Can you tell me a little about your background?
I grew up in Pennsylvania, earned my bachelors degree from Albright College and my doctorate at Penn State, and did post-docs at Rochester and MIT. My first faculty position was at SUNY-Albany. I took a sabbatical in San Diego at The Scripps Research Institute. They then invited me to be on their faculty, and I accepted that position.
You founded a private company while you were in San Diego.
Yes, a biotech software company. We developed a number of good partners and raised $50 million of venture capital in three rounds of funding. When the market changed, we merged the company off. At that point, I had decided that I really liked the private sector and wasn’t planning on returning to higher education, but someone nominated me for an endowed chair at Wake Forest University.
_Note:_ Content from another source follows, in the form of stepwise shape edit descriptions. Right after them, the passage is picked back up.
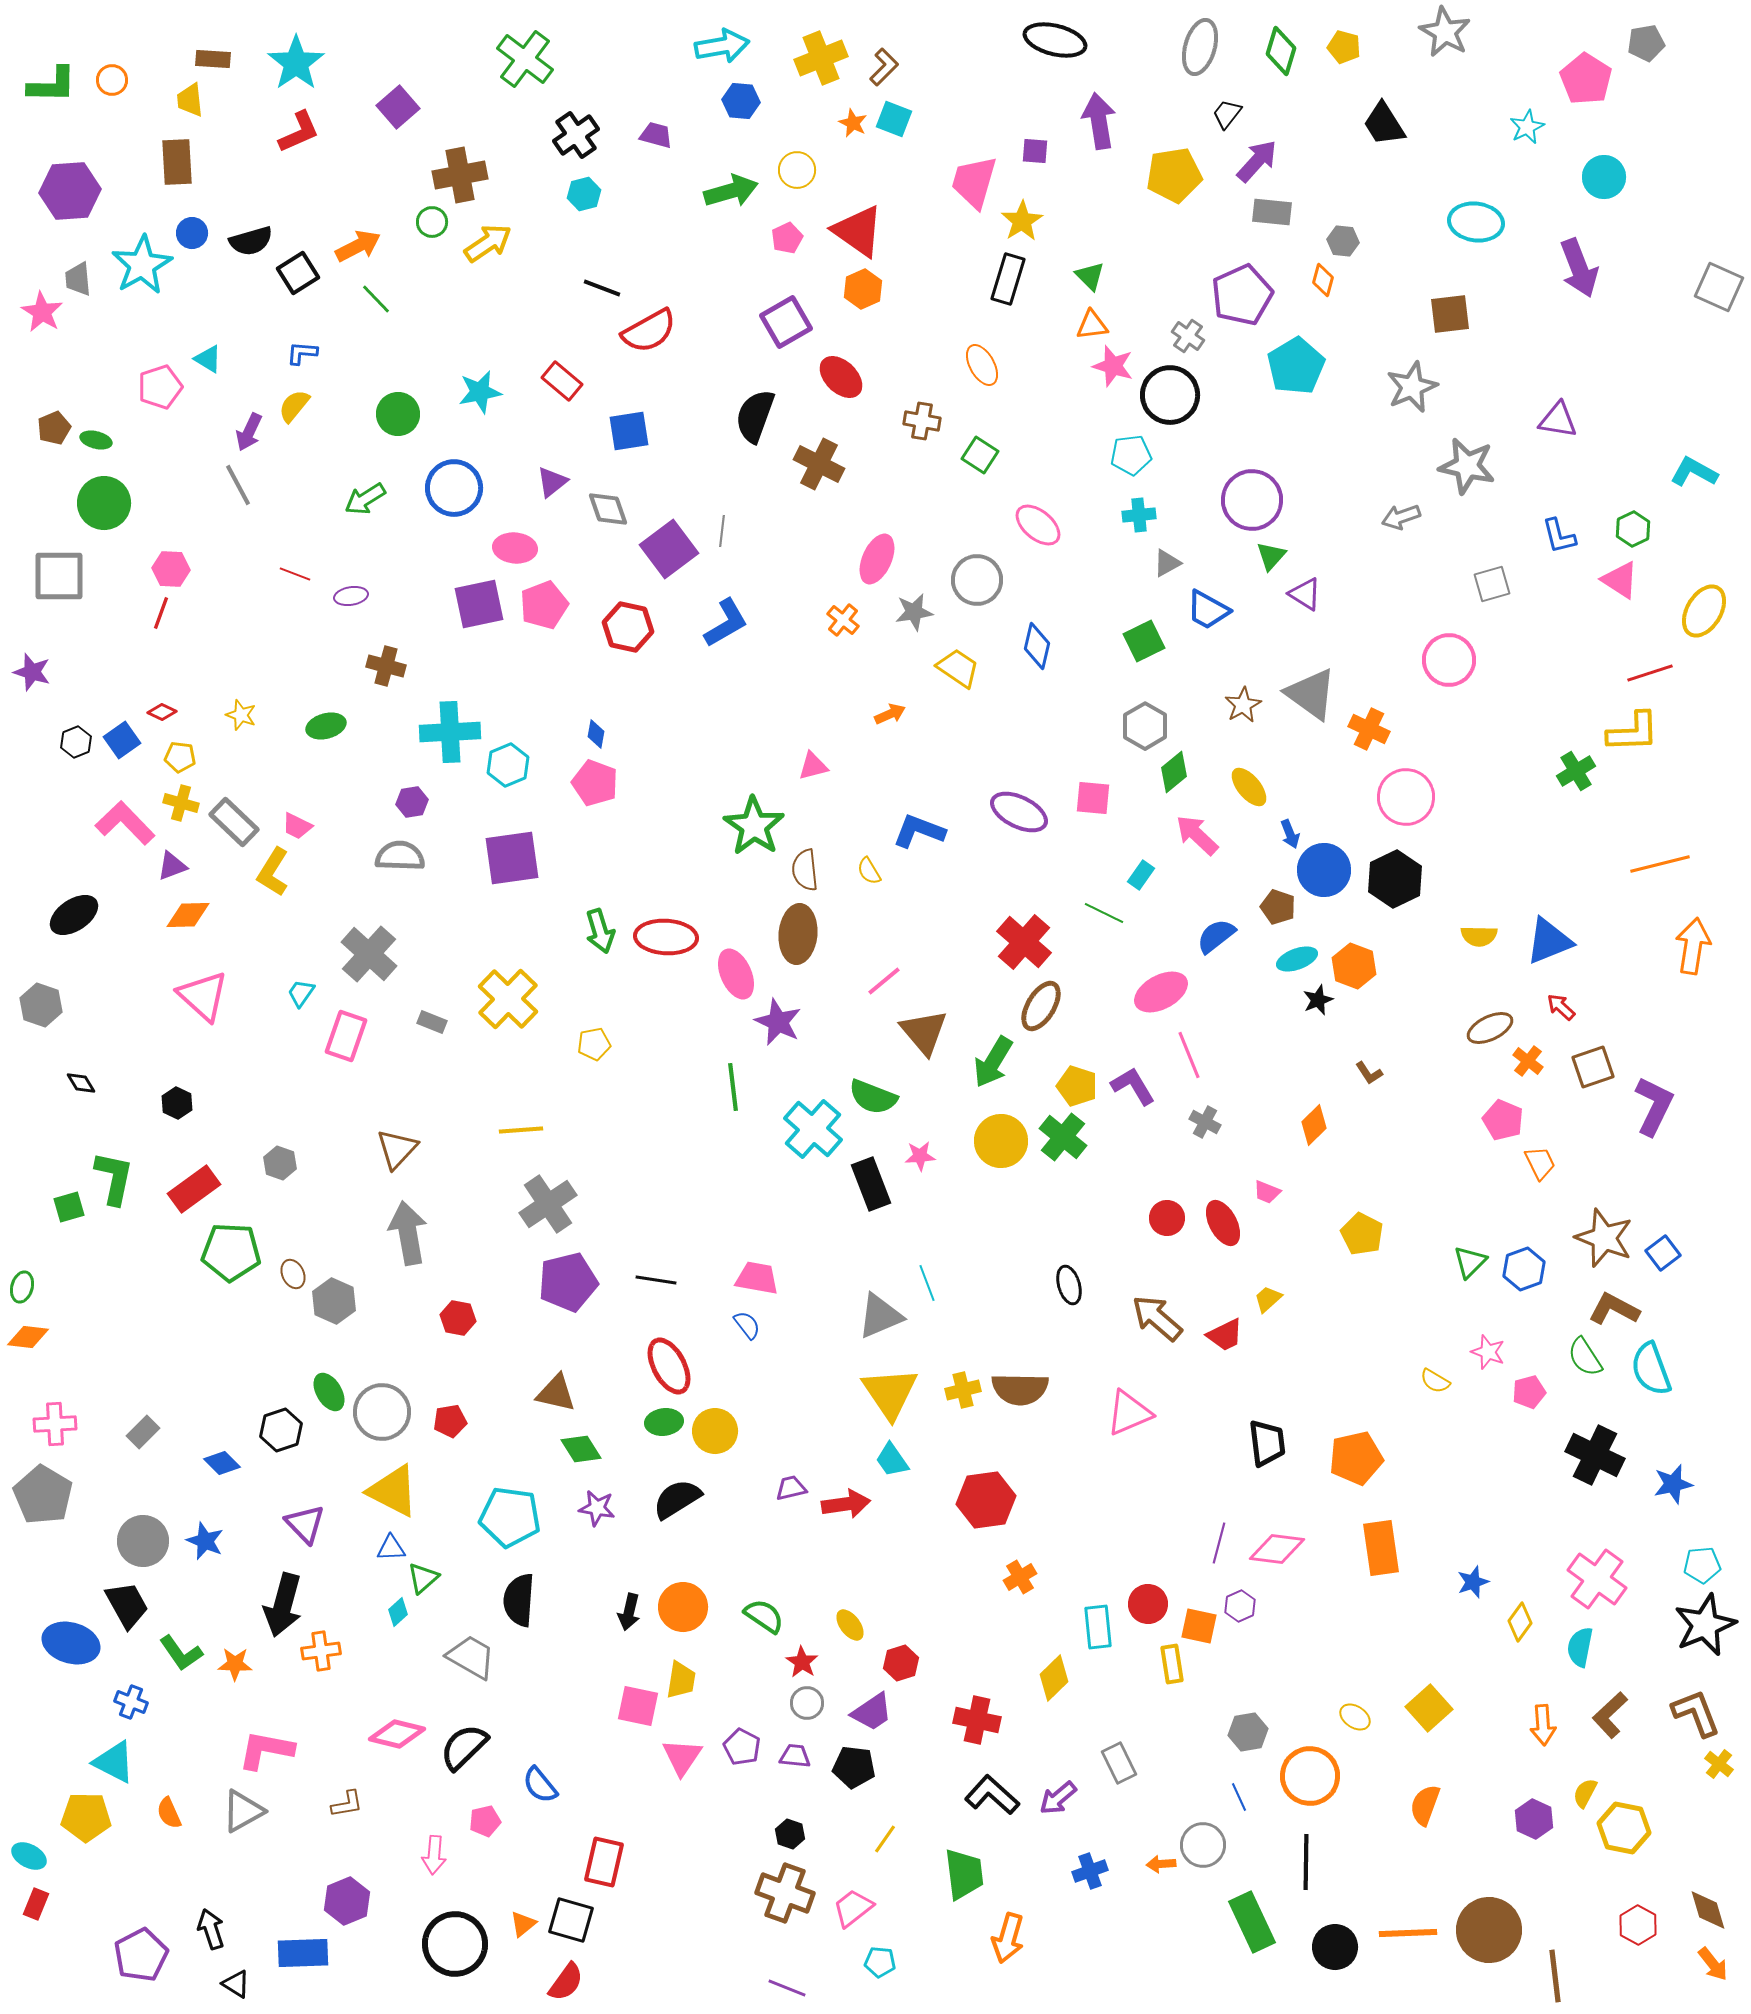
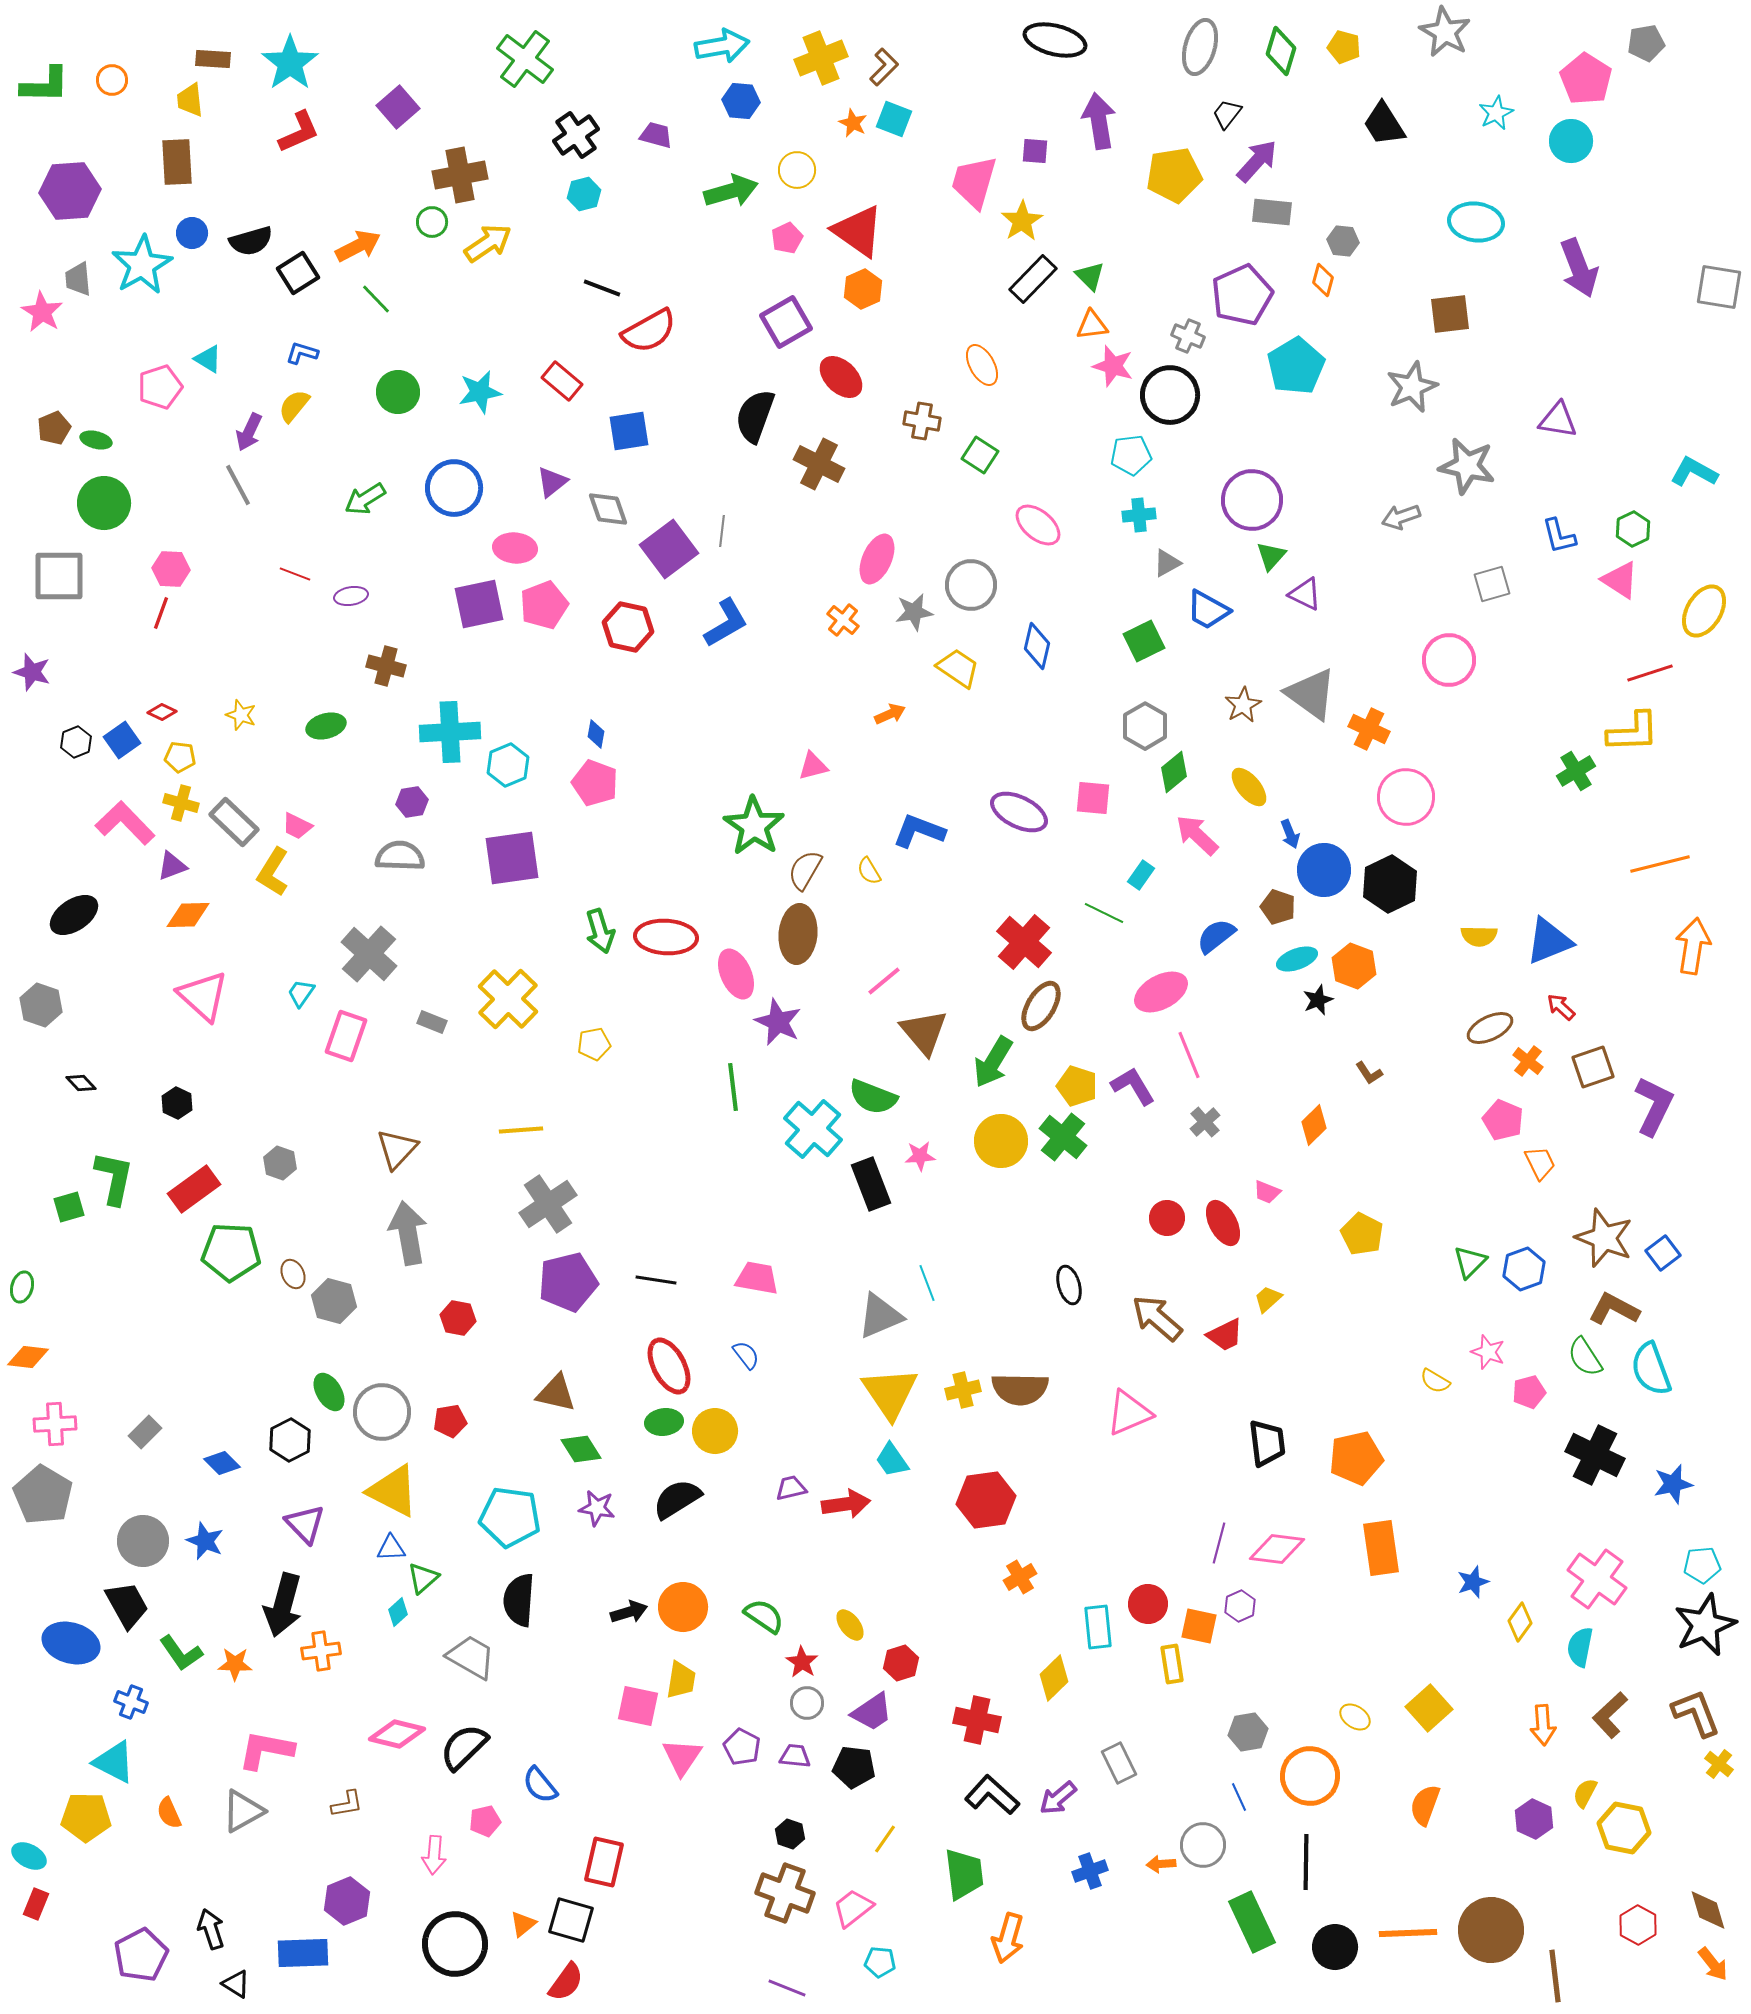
cyan star at (296, 63): moved 6 px left
green L-shape at (52, 85): moved 7 px left
cyan star at (1527, 127): moved 31 px left, 14 px up
cyan circle at (1604, 177): moved 33 px left, 36 px up
black rectangle at (1008, 279): moved 25 px right; rotated 27 degrees clockwise
gray square at (1719, 287): rotated 15 degrees counterclockwise
gray cross at (1188, 336): rotated 12 degrees counterclockwise
blue L-shape at (302, 353): rotated 12 degrees clockwise
green circle at (398, 414): moved 22 px up
gray circle at (977, 580): moved 6 px left, 5 px down
purple triangle at (1305, 594): rotated 6 degrees counterclockwise
brown semicircle at (805, 870): rotated 36 degrees clockwise
black hexagon at (1395, 879): moved 5 px left, 5 px down
black diamond at (81, 1083): rotated 12 degrees counterclockwise
gray cross at (1205, 1122): rotated 20 degrees clockwise
gray hexagon at (334, 1301): rotated 9 degrees counterclockwise
blue semicircle at (747, 1325): moved 1 px left, 30 px down
orange diamond at (28, 1337): moved 20 px down
black hexagon at (281, 1430): moved 9 px right, 10 px down; rotated 9 degrees counterclockwise
gray rectangle at (143, 1432): moved 2 px right
black arrow at (629, 1612): rotated 120 degrees counterclockwise
brown circle at (1489, 1930): moved 2 px right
At the time I wasn’t particularly interested in a faculty position, but my thesis adviser said, “Jacque, you should look at all of your opportunities.”
What attracted you to Richmond?
This educational environment is one of the best that there is. Richmond’s foundation is a very strong liberal arts college, complemented by highly ranked, well-regarded professional schools. This combination gives students distinctive opportunities to interact with one another in all kinds of interesting ways.
How do you plan to spend your first six months on campus?
I’ll be listening: to learn about this community, to appreciate its values, and to understand what it sees as its challenges. More specifically, we are undertaking two dean searches, and I’ll be starting listening tours to help determine how best to fill those two positions.
There’s a lot of discussion nationally about the need for and the role of liberal arts education. What’s your take?
I take my cue from the data and from what CEOs say. I’d paraphrase them like this: “To get hired here, you need to understand our business; but to get promoted here, you need a liberal arts degree.” That’s really the crux of it. You need the skills base, but in order to move up and to have a career path — particularly in the 21st century, when some of our graduates’ jobs haven’t even been invented yet — students are going to need to be able to do all those things that they learn while studying the liberal arts: communicate across interdisciplinary teams, see across cultures and boundaries of all sorts, and think creatively and analytically about solutions when there is no obvious path.
Will you be teaching courses?
Of course. Teaching feeds the soul. As an administrator, one should never lose touch with either the faculty or the students, and I’ve found teaching to be an excellent way to help me maintain that touch. If I teach upper-level level courses, they would be through the chemistry department; that’s my academic home. But I’ll probably teach a First-Year Seminar, as I really enjoy working with new and excited first-year students.
Tell me about your research.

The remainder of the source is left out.